I have written a lot of articles lately—frameworks, analyses, deployment reports. But I haven’t written like this in a while. Just me, sitting at a table, talking to you from the ground. No citations. No architecture. Just what I’m seeing, feeling, and learning. And this moment absolutely demands it.
I am writing this from Bamenda, Cameroon. I arrived a few days ago after a journey that involved airplanes, buses, cars, and the backs of motorcycles—the kind of travel that makes you grateful for every flat surface that doesn’t have an engine under it. I am sitting at a table that, for the first time in three days, does not have a plate of the most extraordinary food I’ve ever eaten on it. That alone should tell you something about this place.

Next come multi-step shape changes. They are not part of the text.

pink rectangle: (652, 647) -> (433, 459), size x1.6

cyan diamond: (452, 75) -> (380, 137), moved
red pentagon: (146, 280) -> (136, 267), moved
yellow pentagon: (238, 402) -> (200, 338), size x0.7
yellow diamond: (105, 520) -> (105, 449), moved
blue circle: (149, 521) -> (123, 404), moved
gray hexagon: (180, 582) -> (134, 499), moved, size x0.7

I have been trying to share posts on social media since I landed, and I need to be transparent about something: it is brutally
difficult. My data runs out constantly. When I have data, it decides not to work. What takes me ten minutes in Oklahoma City can take twelve hours here—if it works at all.
On a typical day back home, I can execute twenty massive media projects without breaking a sweat. In Cameroon, I am grateful if I can get a single post published across all platforms in half a day. The infrastructure gap is not a talking point here. It is a lived, grinding, daily reality that shapes every aspect of what people can and cannot do.
And that reality is the first thing that hit me—not as frustration, but as conviction.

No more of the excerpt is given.